Against a backdrop of systemic dispossession, colonial-era laws, and mounting climate pressures, the Amazigh people of Morocco’s Souss Massa region face increasing threats to their ancestral lands.
State-driven megaprojects such as national parks, biosphere reserves, and agri-business expansion have led to forced displacement, marginalisation, and the loss of traditional livelihoods, with little regard for the rights of the Amazigh people. Despite biodiversity and sustainability rhetoric, decision-making remains top-down, and laws are tailored to favour state and private interests rather than people-centred land management.
In this context, the Amazigh communities are harnessing technology for mapping their land to reclaim their narratives and defend their land rights. By making their collective land claims visible, they challenge state and investor narratives that often render Indigenous rights invisible. Through the use of platforms like LandMark, the world’s first interactive global map for Indigenous and community-held lands, not only systematic mapping per se is made easier, but it is also linked to evidence-based advocacy — strengthening IPs’ claims against arbitrary expropriation, discriminatory policies, and environmental mismanagement.

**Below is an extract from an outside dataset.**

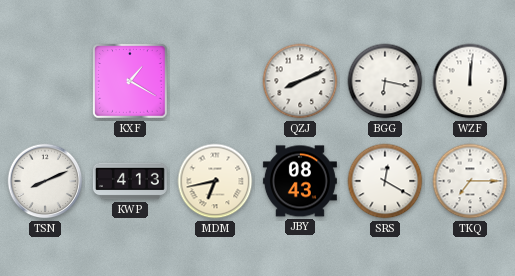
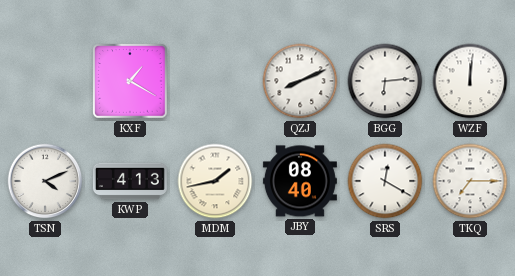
BGG: 6:17 -> 6:14
TSN: 8:11 -> 4:11
MDM: 6:43 -> 1:43
JBY: 08:43 -> 08:40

This use of digital mapping highlights the fusion of ancestral wisdom with technology. The Amazigh, long recognised as guardians of their territory, are now demonstrating how Indigenous Peoples can harness digital evidence to defend their rights. Recognising and respecting the diversity of Morocco’s land tenure systems, and amplifying the Amazigh’s lived realities is vital for advancing true people-centred land management and justice.
As we mark Indigenous Peoples’ Day under the theme “Indigenous Peoples and AI: Defending Rights, Shaping Futures,” let us amplify cases like these — where technology, tradition, and community agency converge for justice and sustainability.